El coro se alzó desde todos los rincones de la Pirámide, y de los túneles y los enjambres que había a miles de metros por debajo de ellos, y hasta de las otras Pirámides de las seis en que el sacbrood también se había extendido a lo largo de los años, y esperaban su momento.
—Entiendo —dijo Carroña, alzando su voz por encima del estruendo—. Estáis cansados de esperar. Y tenéis hambre. Creedme, os entiendo.
Sus palabras no lograron aplacarlos, sin embargo. Avanzaron hacia la puerta desde todas las direcciones, haciendo más evidentes sus horribles detalles a cada momento. Carroña no era ajeno a lo monstruoso —las canteras y los bosques y los campos de bichos de Gorgossium alardeaban de las innumerables formas de los abominables y los bastardos—, pero no había nada, ni siquiera allí, que fuera igual de nauseabundo que ese repugnante clan, con sus grupos de ojos gordos y húmedos y sus inacabables filas de extremidades arañando el aire espesado con putrefacción.
—Señor, deberíamos ir con cuidado —murmuró Vol a Carroña—. Se están acercando.
Vol tenía razón. Los sacbrood se estaban acercando demasiado para estar cómodos.
Los que estaban en el techo eran los que se movían con mayor celeridad, se escabullían por encima de los cuerpos de los otros con su tremenda velocidad y mudaban fragmentos vivos de sus cuerpos mientras lo hacían, y estos se retorcían sobre el suelo en el que caían.
—Sí que parecen muy hambrientos —observó Mendelson.
—¿Qué supones que deberíamos hacer con esto, señor Shape? —preguntó Carroña.
Shape se encogió de hombros.
—¡Alimentarlos! —dijo.
Carroña alargó el brazo de repente y agarró a Shape por el cogote.
—Si estás tan preocupado por su bienestar, señor Shape, quizá deberías sacrificar tu propia y apenada carne por su apetito, ¿no? ¿Qué dices?
—¡No! —dijo Shape, intentando liberarse mientras se retorcía.
—¿Dices que no?
—Sí, Señor, por favor, Señor. Le seré más útil vivo, lo juro.
—En realidad, Shape, no puedo imaginarte en ningún caso en el que me seas de utilidad.
Carroña alejó a Shape de un empujón. El hombre se tambaleó sobre su muñón y cayó sobre sus rodillas en la sombra de la bestia que había estado hablando con Carroña. Durante un momento fugaz, la cosa miró hacia abajo con algo parecido a lástima en su rostro deforme. Shape le dio la espalda y, después de levantarse, corrió por el suelo iluminado sin importarle estar adentrándose en la Pirámide, decidido a evitar tanto a Carroña como a la criatura.
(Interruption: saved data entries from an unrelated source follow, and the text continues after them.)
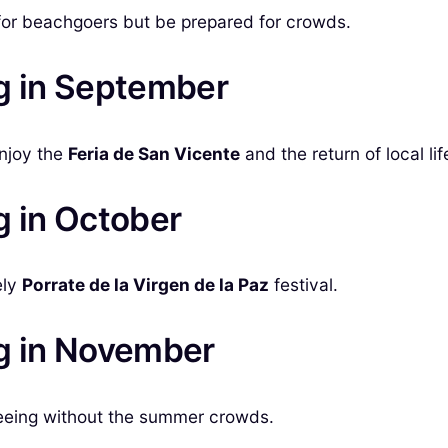
for beachgoers but be prepared for crowds.
ig in September
Enjoy the
Feria de San Vicente
and the return of local lif
g in October
ely
Porrate de la Virgen de la Paz
festival.
ig in November
tseeing without the summer crowds.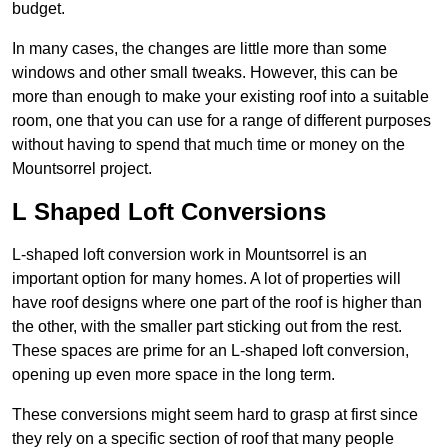
budget.
In many cases, the changes are little more than some
windows and other small tweaks. However, this can be
more than enough to make your existing roof into a suitable
room, one that you can use for a range of different purposes
without having to spend that much time or money on the
Mountsorrel project.
L Shaped Loft Conversions
L-shaped loft conversion work in Mountsorrel is an
important option for many homes. A lot of properties will
have roof designs where one part of the roof is higher than
the other, with the smaller part sticking out from the rest.
These spaces are prime for an L-shaped loft conversion,
opening up even more space in the long term.
These conversions might seem hard to grasp at first since
they rely on a specific section of roof that many people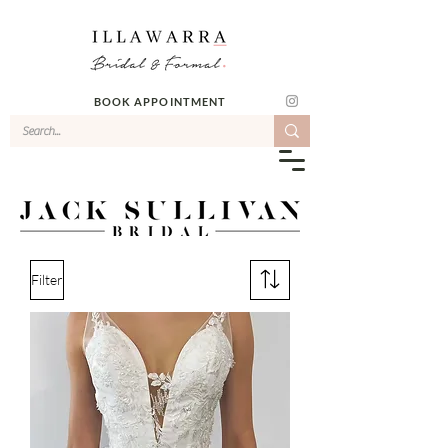
BOOK APPOINTMENT
Filter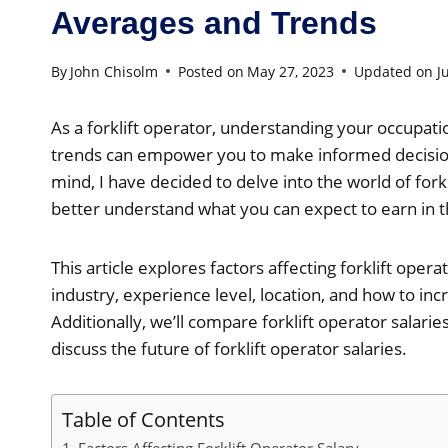
Averages and Trends
By
John Chisolm
Posted on
May 27, 2023
Updated on
J
As a forklift operator, understanding your occupati
trends can empower you to make informed decisions
mind, I have decided to delve into the world of forkl
better understand what you can expect to earn in th
This article explores factors affecting forklift opera
industry, experience level, location, and how to inc
Additionally, we’ll compare forklift operator salar
discuss the future of forklift operator salaries.
Table of Contents
Factors Affecting Forklift Operator Salary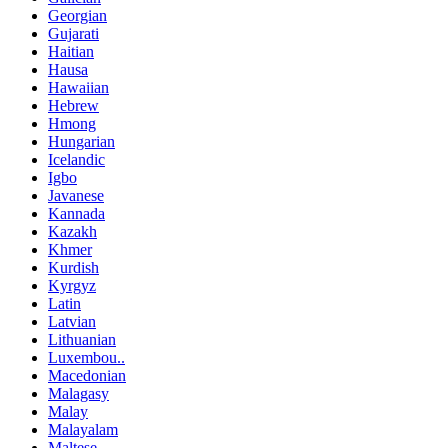
Georgian
Gujarati
Haitian
Hausa
Hawaiian
Hebrew
Hmong
Hungarian
Icelandic
Igbo
Javanese
Kannada
Kazakh
Khmer
Kurdish
Kyrgyz
Latin
Latvian
Lithuanian
Luxembou..
Macedonian
Malagasy
Malay
Malayalam
Maltese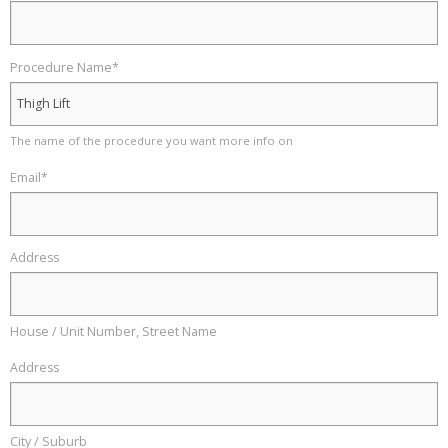
Procedure Name
*
The name of the procedure you want more info on
Email
*
Address
House / Unit Number, Street Name
Address
City / Suburb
Mientras se marchaba cojeando, oyó un ruido sobre él. Se quedó congelado en ese lugar y, en ese instante, una forma con púas e irregular —húmeda y vigorosa, y unida al techo por algún alargado material lleno de nudos— cayó sobre él. Shape gritó mientras este lo eclipsaba; después la cuerda viviente con la que la cosa estaba unida al techo arrastró su carga, y la criatura volvió a las sombras, con Shape en sus garras. Él llamó a su amo una última vez, pero su voz fue enmudecida por la bestia en cuyas garras había caído. Se produjo una serie final de pequeñas patadas lastimeras. Después tanto los quejidos como las patadas se detuvieron, y la vida de Shape llegó a su fin.
—Tienen instintos homicidas —le dijo Leeman Vol a Carroña—. Creo que deberíamos irnos.
—Quizá sí.
—¿Hay algo más de lo que quieras hablar con ellos?
—Ya he dicho y visto todo lo que quería —contestó Carroña—. Además, ya habrá otras ocasiones. —Se dirigió hasta la puerta, llamando a Vol mientras lo hacía—. Sal.